Sometimes You Just Have to Learn Things the Hard Way     

          One of the boys in the car that night was my great-uncle, Gordon. This is the family story that has been passed down to my generation. Family stories can be wrong, but so can newspapers.

          The story that I heard goes like this: Gordon was out joyriding with five friends. When the car they were in crashed, the boys did some scrambling. Some of the joyriders were well over 21 years of age. The oldest was 32. 

          According to the family, the older men told Gordon, age 17, to say that he did the shooting, because he would get off with a lighter sentence, being under 18 years old. After three trials, finally, the sentencing of the guilty parties would begin in April 1926. 

          The first to be sentenced was Frank O'Brien, age 19. He drew a sentence of 25 years.

          Next, William Palmisano, 23, was sentenced to 30 years. It was the heaviest sentence on an assault charge in the history of the St. Louis criminal courts.

          Gordon and Andrew Stangel were sitting in the courtroom during the sentencing of O'Brien and Palmisano.
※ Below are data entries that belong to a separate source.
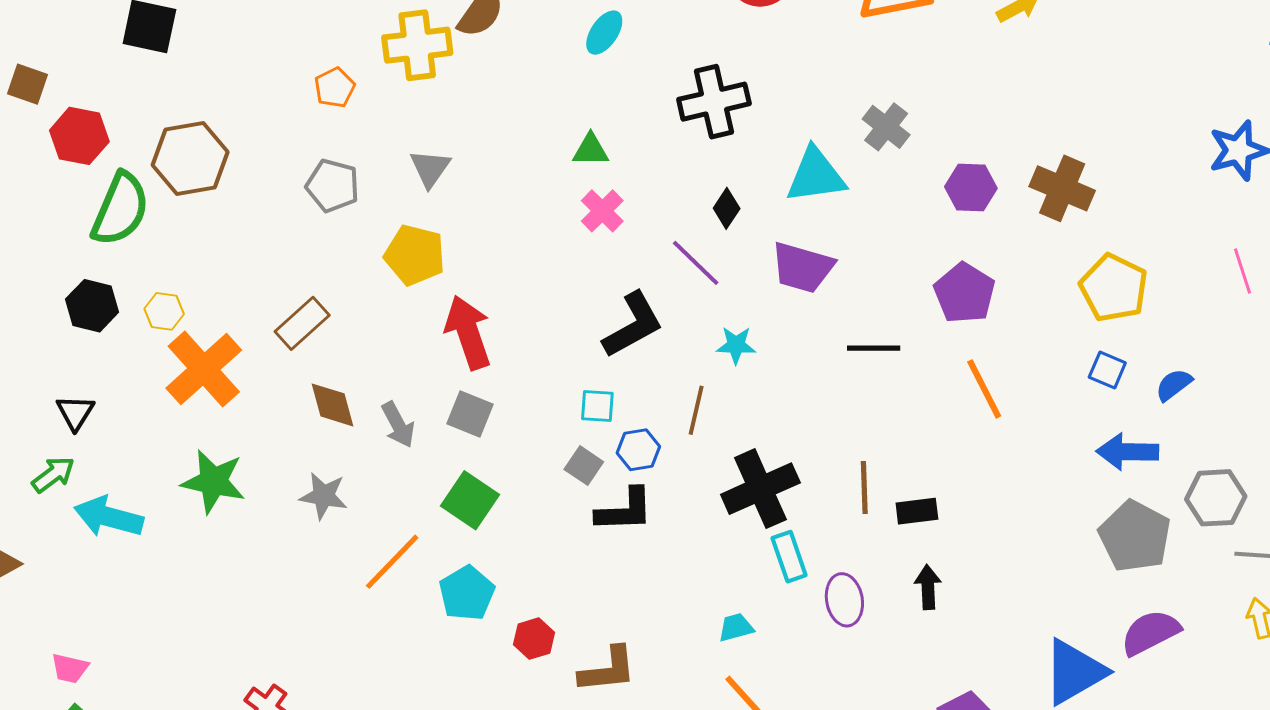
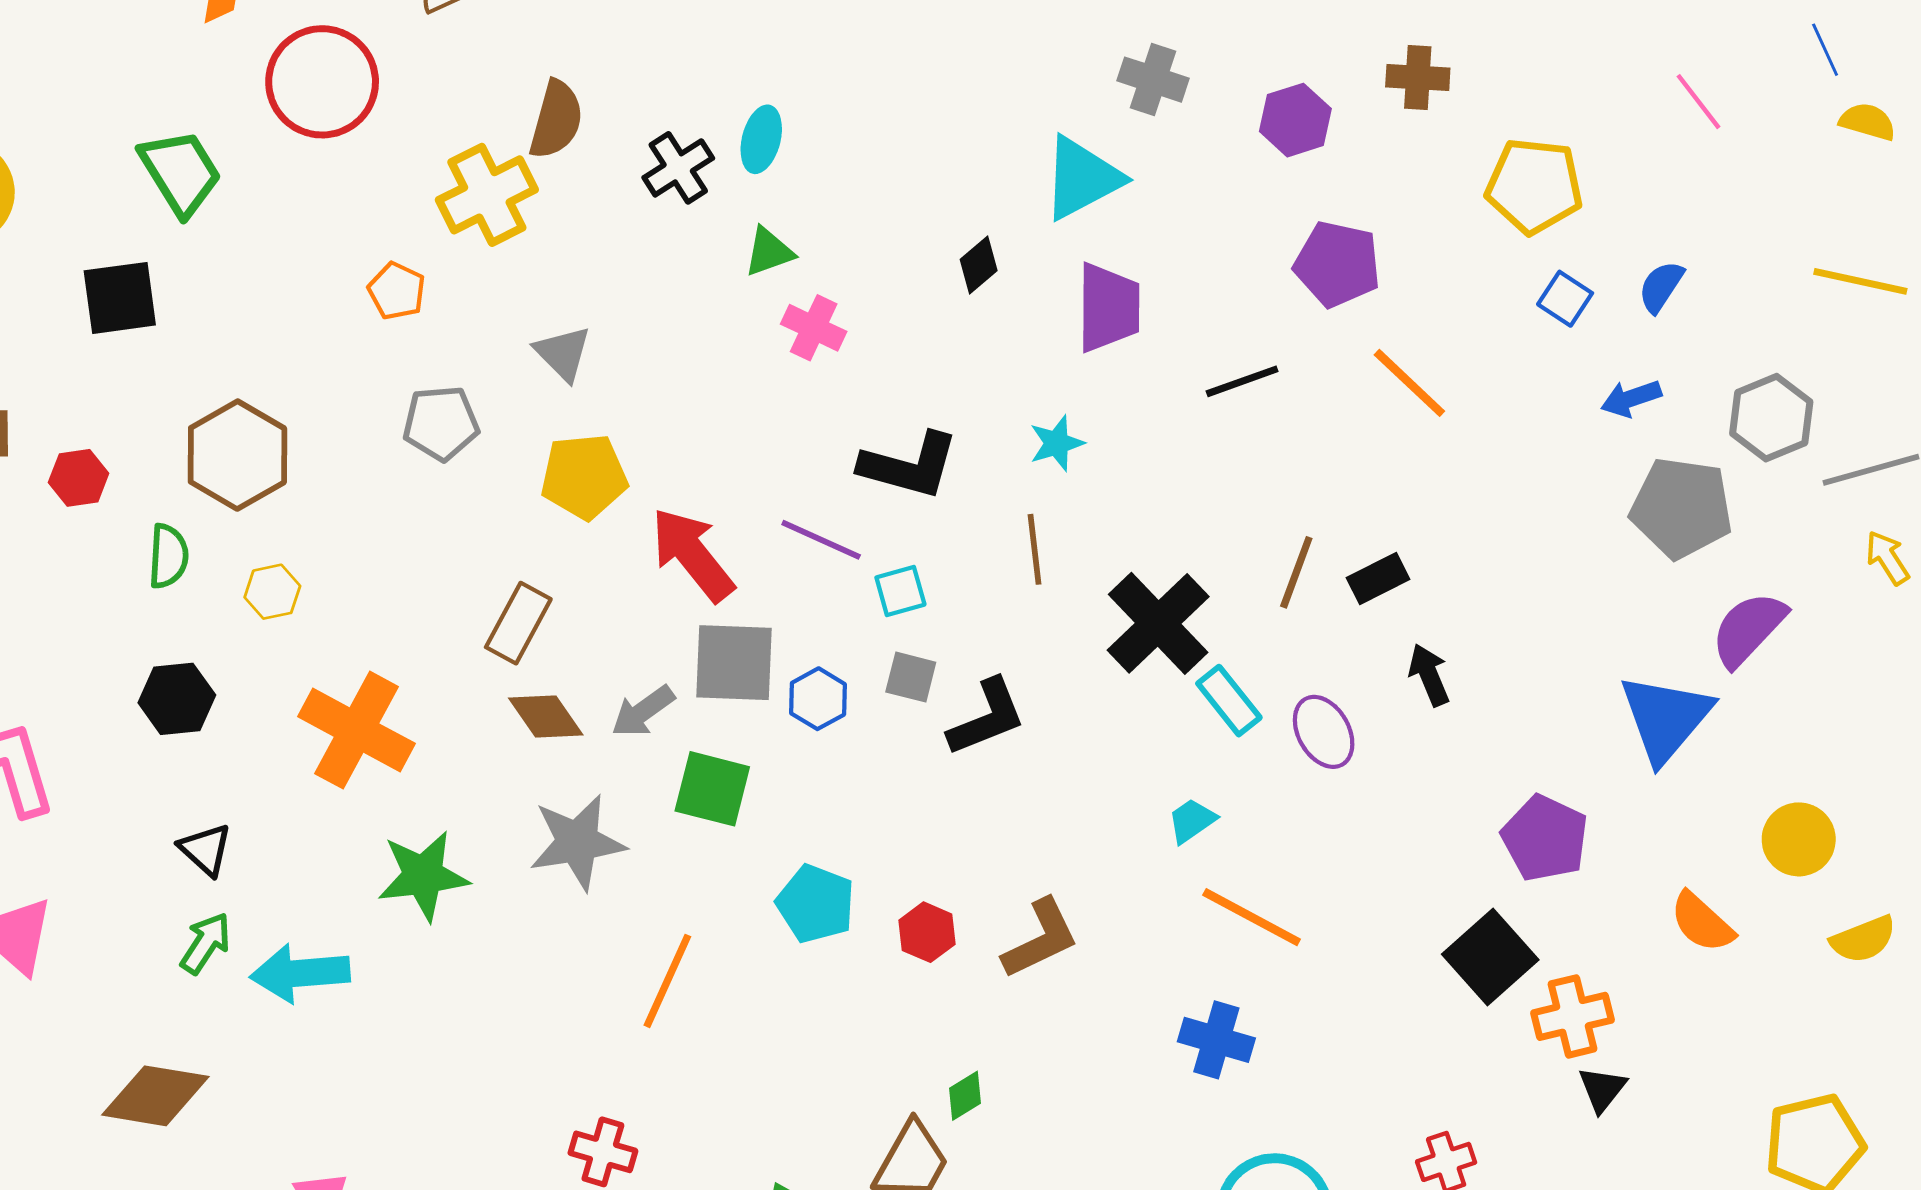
cyan ellipse: (604, 33) -> (761, 139), moved
black cross: (714, 102) -> (678, 168), moved, size x0.7
red hexagon: (79, 136) -> (79, 478), size x0.7
brown cross: (1062, 188) -> (1418, 78), size x0.7
black diamond: (727, 208) -> (979, 265), turned 36
green semicircle: (120, 209) -> (168, 556), size x0.6
purple line: (696, 263) -> (821, 540), moved
purple trapezoid: (802, 268) -> (1108, 308), turned -86
yellow hexagon: (164, 311) -> (272, 592), moved
brown rectangle: (302, 323) -> (518, 623), moved
black L-shape: (633, 325) -> (909, 466), turned 64
blue square: (1107, 370) -> (1565, 299), turned 30
gray square: (470, 414) -> (734, 663), size x1.4
gray arrow: (398, 425) -> (643, 711), turned 102
blue hexagon: (638, 450) -> (818, 699), moved
blue arrow: (1127, 452) -> (1631, 398), size x0.7
brown line: (864, 488) -> (1296, 572), turned 42
gray star: (324, 496) -> (577, 842), size x1.4
green square: (470, 500) -> (712, 789), moved
orange line: (392, 562) -> (667, 981), moved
They heard the sentences meted out to the first two defendants and they must have been scared out of their wits.

          Both Gordon and Andrew withdrew their former pleas of "not guilty" and "threw themselves on the mercy of the court." The sentence for "assault with malice" ranged from two years to life imprisonment. 
          
          The testimony in the two previous trials showed that neither Gordon nor Andrew had fired any of the seven shots that seriously injured Officer Funke, and both Gordon and Andrew had been injured themselves after the shooting when the automobile they were riding in collided with another car at Grand Avenue and Bates Street.

          Andrew Stangel got five years.

          Gordon, now 18, was convicted of "assault with intent to kill." He was sentenced to ten years in the Missouri State Penitentiary. He would not be leaving the State Prison until the 14th of April 1936, if he served his full 
term.2

          Fortunately for Gordon, he must have been an exemplary inmate. He was released on the 15th of October 1931, having served about half of his original sentence. And, as far as I can tell, he was never again involved in any serious criminal activity.3 

                    
Sources
          1. United Press, "Death from Row with Six Thugs," article, Belvidere Daily Republican, online, 7 December 1925; online, http://www.newspapers.com : accessed 12 September 2015.
          2. "Long Terms of Pals Draw Two Pleas of Guilt in Funke Case," St. Louis Daily Globe-Democrat, 16 April 1926, St. Louis Public Library, pg. 32, col. 2.
          3. Missouri Secretary of State, "Register of Inmates," Missouri State Archives, 1926-1931, pg. 185, record of Gordon [surname withheld], inmate number 29822, age 18, convicted of "assault with intent to kill."